The strength of our study is that it is prospective with vitamin D status being assessed up to 11 years before cancer diagnosis, thereby reducing the influence of reverse causality. The PLCO cohort on average does not have extended follow-up (up to 11 years; median, 5.4 years) and the pancreatic cancer risks we observed may become stronger with extended follow-up as evident in the lagged analysis. Our study has internal validity as both cases and controls are derived from the same cohort. The measurement of serum 25(OH)D concentrations reflects internal dose and status, which encompasses cutaneous production of the vitamin and is considered superior to vitamin D intake alone or predictors of vitamin D status. A single measurement of 25(OH)D in adulthood may not reflect long-term vitamin D status. In a steady-state context, it represents the past several weeks to several months of exposure (
49) and associations between one measure of 25(OH)D and cancer have been reported by others (
37,
46). Tominimize misclassification of vitamin D status due to seasonal variation, we matched the controls to the cases by month of blood collection. High vitamin D dietary sources (i.e., vitamin D intake, milk, and vitamin D supplements) and variables related to endogenous vitamin D synthesis (i.e., season, residency at southern latitude, physical activity, and race/ethnicity) were associated with vitamin D status in the expected manner (
10), which lends external validity to our results.

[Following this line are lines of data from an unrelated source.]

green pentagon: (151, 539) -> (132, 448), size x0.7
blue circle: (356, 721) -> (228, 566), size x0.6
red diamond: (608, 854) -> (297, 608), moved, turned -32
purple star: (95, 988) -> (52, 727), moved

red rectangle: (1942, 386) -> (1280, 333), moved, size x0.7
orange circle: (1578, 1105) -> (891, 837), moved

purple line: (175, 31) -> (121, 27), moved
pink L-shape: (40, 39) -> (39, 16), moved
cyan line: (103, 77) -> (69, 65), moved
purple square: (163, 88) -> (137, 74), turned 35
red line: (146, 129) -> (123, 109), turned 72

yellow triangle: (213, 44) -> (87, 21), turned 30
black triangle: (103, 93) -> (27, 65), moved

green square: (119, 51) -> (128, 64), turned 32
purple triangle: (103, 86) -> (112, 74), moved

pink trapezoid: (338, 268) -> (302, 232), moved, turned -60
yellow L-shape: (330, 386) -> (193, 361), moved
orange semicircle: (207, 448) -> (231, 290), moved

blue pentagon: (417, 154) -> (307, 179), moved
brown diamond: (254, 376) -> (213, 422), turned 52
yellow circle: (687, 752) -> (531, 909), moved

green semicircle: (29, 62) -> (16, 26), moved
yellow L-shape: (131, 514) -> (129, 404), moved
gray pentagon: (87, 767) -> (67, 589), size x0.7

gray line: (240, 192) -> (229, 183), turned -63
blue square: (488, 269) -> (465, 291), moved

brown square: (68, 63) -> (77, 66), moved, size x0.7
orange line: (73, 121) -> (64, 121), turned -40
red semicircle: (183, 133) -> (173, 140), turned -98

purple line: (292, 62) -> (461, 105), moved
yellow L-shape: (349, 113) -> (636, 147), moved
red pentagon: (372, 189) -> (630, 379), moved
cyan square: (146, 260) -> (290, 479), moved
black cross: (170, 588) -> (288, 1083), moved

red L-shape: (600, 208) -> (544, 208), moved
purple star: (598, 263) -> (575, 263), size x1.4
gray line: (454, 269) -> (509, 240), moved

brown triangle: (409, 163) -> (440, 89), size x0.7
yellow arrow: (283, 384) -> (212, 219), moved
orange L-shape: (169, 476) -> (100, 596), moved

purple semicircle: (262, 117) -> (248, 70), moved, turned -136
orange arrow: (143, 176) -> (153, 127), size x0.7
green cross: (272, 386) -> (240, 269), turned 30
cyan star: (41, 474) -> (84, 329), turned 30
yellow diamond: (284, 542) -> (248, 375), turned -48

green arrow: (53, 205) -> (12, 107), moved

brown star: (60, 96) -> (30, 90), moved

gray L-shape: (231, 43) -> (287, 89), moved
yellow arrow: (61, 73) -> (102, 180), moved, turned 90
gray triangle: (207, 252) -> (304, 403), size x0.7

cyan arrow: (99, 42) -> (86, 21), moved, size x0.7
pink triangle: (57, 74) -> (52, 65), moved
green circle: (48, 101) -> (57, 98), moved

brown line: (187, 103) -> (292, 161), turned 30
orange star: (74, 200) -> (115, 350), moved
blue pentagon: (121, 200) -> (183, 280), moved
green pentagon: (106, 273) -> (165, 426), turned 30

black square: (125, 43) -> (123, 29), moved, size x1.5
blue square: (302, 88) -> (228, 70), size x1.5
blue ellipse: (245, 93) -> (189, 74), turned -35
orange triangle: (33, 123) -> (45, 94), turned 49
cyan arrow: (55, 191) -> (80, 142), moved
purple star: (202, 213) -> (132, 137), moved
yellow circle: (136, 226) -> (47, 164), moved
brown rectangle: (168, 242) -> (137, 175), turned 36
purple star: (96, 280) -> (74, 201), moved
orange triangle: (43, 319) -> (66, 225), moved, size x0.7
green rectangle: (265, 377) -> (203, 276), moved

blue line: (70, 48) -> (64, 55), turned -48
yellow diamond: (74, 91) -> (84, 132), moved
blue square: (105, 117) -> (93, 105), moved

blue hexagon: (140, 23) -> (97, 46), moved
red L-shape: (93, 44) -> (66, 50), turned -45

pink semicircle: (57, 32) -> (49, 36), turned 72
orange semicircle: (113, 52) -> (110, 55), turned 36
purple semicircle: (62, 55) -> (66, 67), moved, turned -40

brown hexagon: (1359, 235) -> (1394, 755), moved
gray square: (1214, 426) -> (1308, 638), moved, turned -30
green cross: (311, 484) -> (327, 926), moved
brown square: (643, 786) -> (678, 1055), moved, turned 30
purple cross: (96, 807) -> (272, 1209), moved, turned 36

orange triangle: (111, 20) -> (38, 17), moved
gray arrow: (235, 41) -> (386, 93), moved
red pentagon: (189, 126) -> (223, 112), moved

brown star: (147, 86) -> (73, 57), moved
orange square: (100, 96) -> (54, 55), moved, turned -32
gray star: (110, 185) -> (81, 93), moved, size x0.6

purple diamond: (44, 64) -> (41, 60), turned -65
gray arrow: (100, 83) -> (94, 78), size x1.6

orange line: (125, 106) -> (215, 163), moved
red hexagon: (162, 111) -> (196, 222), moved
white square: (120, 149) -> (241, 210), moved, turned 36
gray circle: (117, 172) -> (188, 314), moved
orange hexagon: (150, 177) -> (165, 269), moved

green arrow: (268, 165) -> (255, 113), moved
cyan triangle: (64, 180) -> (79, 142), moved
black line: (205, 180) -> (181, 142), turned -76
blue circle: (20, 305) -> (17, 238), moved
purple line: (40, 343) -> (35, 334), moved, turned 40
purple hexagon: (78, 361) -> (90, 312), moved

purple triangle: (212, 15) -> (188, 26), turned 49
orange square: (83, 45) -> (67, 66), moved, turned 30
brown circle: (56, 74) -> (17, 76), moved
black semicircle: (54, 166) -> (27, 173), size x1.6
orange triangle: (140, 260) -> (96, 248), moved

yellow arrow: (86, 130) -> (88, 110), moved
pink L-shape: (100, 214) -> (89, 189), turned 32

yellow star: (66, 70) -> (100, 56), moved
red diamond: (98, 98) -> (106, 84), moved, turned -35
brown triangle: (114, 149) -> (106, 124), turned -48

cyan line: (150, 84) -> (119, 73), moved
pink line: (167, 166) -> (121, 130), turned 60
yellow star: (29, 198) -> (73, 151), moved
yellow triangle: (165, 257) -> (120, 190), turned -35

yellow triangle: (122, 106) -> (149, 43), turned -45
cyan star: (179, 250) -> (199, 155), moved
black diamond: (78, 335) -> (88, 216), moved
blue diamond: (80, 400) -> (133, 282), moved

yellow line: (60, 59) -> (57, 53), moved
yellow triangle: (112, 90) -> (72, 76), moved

Residual confounding by cigarette smoking is possible, however, not likely because few subjects are current smokers and current smoking tended to be associated with lower rather than higher vitamin D status. In addition, former smoking was not significantly associated with pancreatic cancer in our study (former compared with never smoker OR, 1.08; 95% CI, 0.64–1.78). Men and women, as well as never, former, and current smokers, were included in this study, making our results generalizable to the American population. Finally, we cannot exclude the possibility that a correlate to serum vitamin D status that is unknown and not controlled could explain the association we observe.
In conclusion, we did not confirm the strong positive association between 25(OH)D and pancreatic cancer observed in the earlier study in male Finnish smokers. The increased risks among participants who had their blood drawn during the winter months and living in regions with estimated low UVB exposure are similar to the previous study; however, the result should be interpreted with caution. Neither study results support the hypothesis that higher vitamin D status plays a protective role in pancreatic cancer carcinogenesis. More epidemiologic research is needed, particularly large prospective studies that relate vitamin D status to pancreatic cancer in populations with a wide range of 25(OH)D concentrations and can better evaluate interactions by residential UVB solar exposure and smoking status. There are also many research gaps in the understanding of the role of vitamin D in carcinogenesis, particularly related to benefits and possibly harm with greater vitamin D exposure (
36–
38). Therefore, caution is warranted before public health recommendations related to cancer prevention can be established about increasing vitamin D levels in healthy individuals as well as cancer survivors.